Introduction: The assessment of renal hemodynamic parameters by duplex Doppler sonography has been used for many years as a diagnostic tool in the daily work-up of kidney diseases. Recent data suggest that these parameters, especially the intrarenal resistive index (RI) may be also associated with changes of the systemic vascular tree and with an enhanced cardiovascular risk. However, conflicting data exist in literature about the independent association of carotid intima-media thickness (IMT) with RI. Aim: To evaluate the relationship between RI and carotid IMT in the hypertensive subjects consecutively attending our hypertension centre.
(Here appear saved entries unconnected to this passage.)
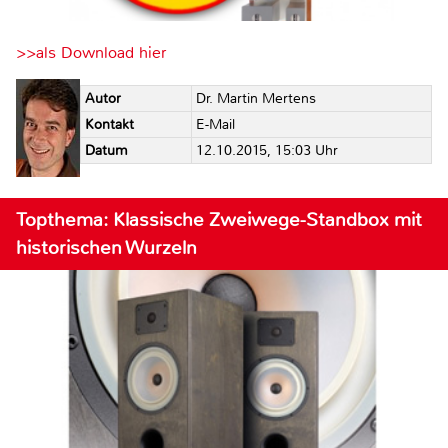
>>als Download hier
Autor
Dr. Martin Mertens
Kontakt
E-Mail
Datum
12.10.2015, 15:03 Uhr
Topthema: Klassische Zweiwege-Standbox mit
historischen Wurzeln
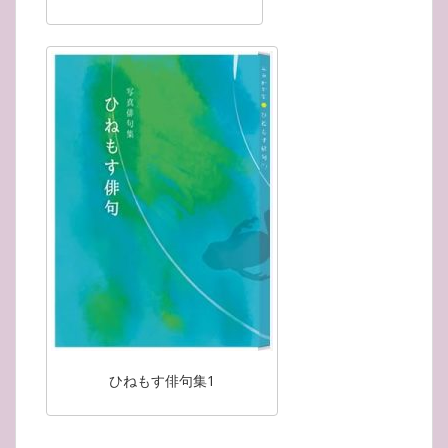
ひねもす俳句集1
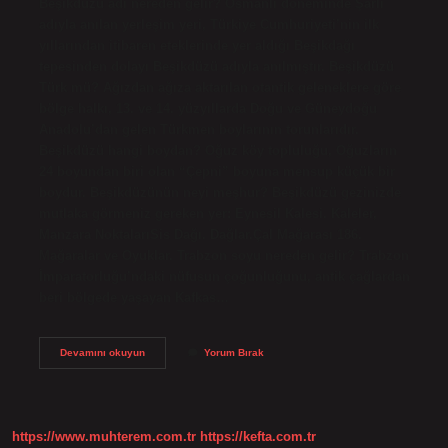
Beşikdüzü adı nereden gelir? Osmanlı döneminde Şarlı
adıyla anılan yerleşim yeri, Türkiye Cumhuriyeti’nin ilk
yıllarından itibaren eteklerinde yer aldığı Beşikdağı
tepesinden dolayı Beşikdüzü adıyla anılmıştır. Beşikdüzü
Türk mü? Ağızdan ağıza aktarılan otantik geleneklere göre
bölge halkı, 13. ve 14. yüzyıllarda Doğu ve Güneydoğu
Anadolu’dan gelen Türkmen boylarının torunlarıdır.
Beşikdüzü hangi boydan? Oğuz köy topluluğu, Oğuzların
24 boyundan biri olan “Çepni” boyuna mensup küçük bir
boydur. Beşikdüzünün neyi meşhur? Beşikdüzü gezinizde
mutlaka görmeniz gereken yer: Eynesil Kalesi. Kaleler,
Manzara NoktalarıSis Dağı. Dağlar.Çal Mağarası 186.
Mağaralar ve Oyuklar. Trabzon soyu nereden gelir? Trabzon
İmparatorluğu’ndaki nüfusun çoğunluğunu, antik çağlardan
beri bölgede yaşayan Kafkas…
Beşikdüzü
Devamını okuyun
Yorum Bırak
Ismi
Nereden
Gelmiştir
https://www.muhterem.com.tr
https://kefta.com.tr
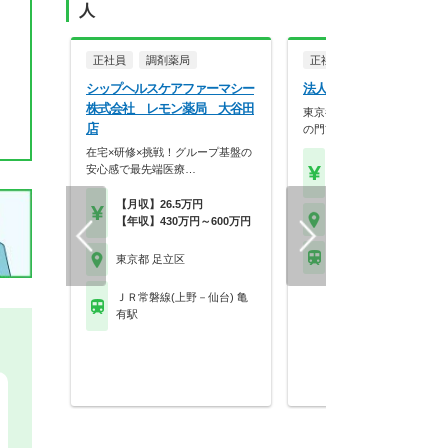
人
正社員
調剤薬局
正社員
調剤薬局
シップヘルスケアファーマシー
法人名非公開
株式会社 レモン薬局 大谷田
東京都23区内の病院・クリ
店
の門前にマンツーマ…
在宅×研修×挑戦！グループ基盤の
【年収】400万円～50
安心感で最先端医療…
程度 24歳～30歳モデル
【月収】26.5万円
東京都 足立区
【年収】430万円～600万円
東武伊勢崎線 竹ノ塚駅
東京都 足立区
ＪＲ常磐線(上野－仙台) 亀
有駅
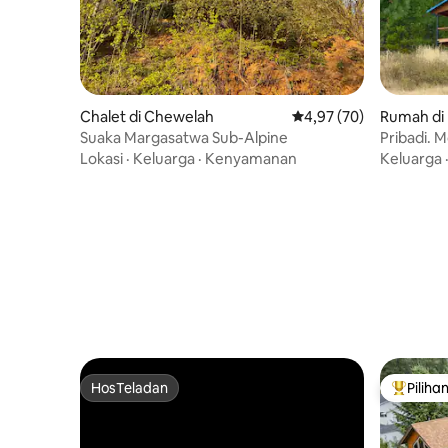
Chalet di Chewelah
Nilai rata-rata 4,97 dari
4,97 (70)
Rumah di K
Suaka Margasatwa Sub-Alpine
Pribadi. 
keluarga.
Lokasi
·
Keluarga
·
Kenyamanan
Keluarga
HosTeladan
Piliha
HosTeladan
Pilihan 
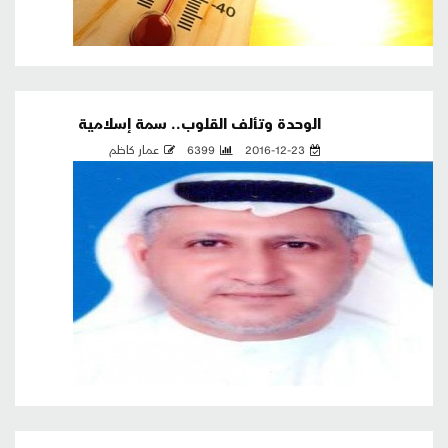
الوحدة وتألف القلوب.. سمة إسلامية
2016-12-23
6399
عمار كاظم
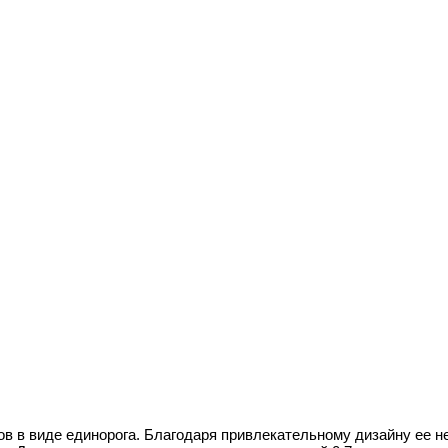
 в виде единорога. Благодаря привлекательному дизайну ее н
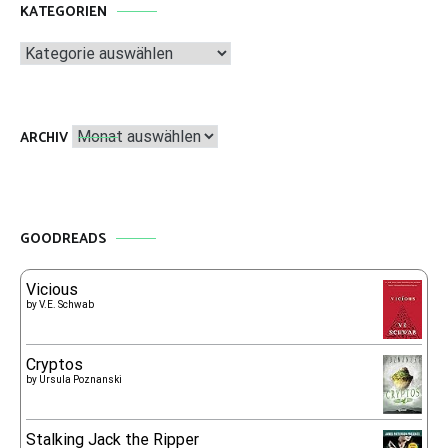
KATEGORIEN
Kategorien
Archiv
ARCHIV
GOODREADS
Vicious
by
V.E. Schwab
Cryptos
by
Ursula Poznanski
Stalking Jack the Ripper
Methods: We enrolled 264 subjects, aged between 30 and 70 years. They were stratified into two groups, either with normal renal function (n = 140) or with chronic kidney disease (CKD), ranging from stage 1 to stage 4 of the KDIGO classification (n = 124). The GFR was estimated by CKD-EPI equation. All the subjects underwent duplex Doppler assessment of the renal and carotid arteries by the GE Logiq P5 PRO instrument. Results: Patients with carotid IMT > 0.9 mm showed higher values of RI, both in the overall population (p < 0.001) and in the subgroups with (p< 0.01) and without CKD (p< 0.01). In addition, a statistically significant correlation was observed between carotid IMT and RI in the whole population (r = 0.43, p<0.001) and in the subgroups with (r = 0.42, p<0.001) and without CKD (r = 0:39, p<0.001). These correlations held even after adjustment for several confounding factors. Conclusions: Our results, showing a strong independent association between renal RI and carotid IMT, seem to corroborate the concept that the RI, beyond its prognostic renal value, may be considered as a marker of systemic vascular changes and therefore a predictor of cardiovascular risk.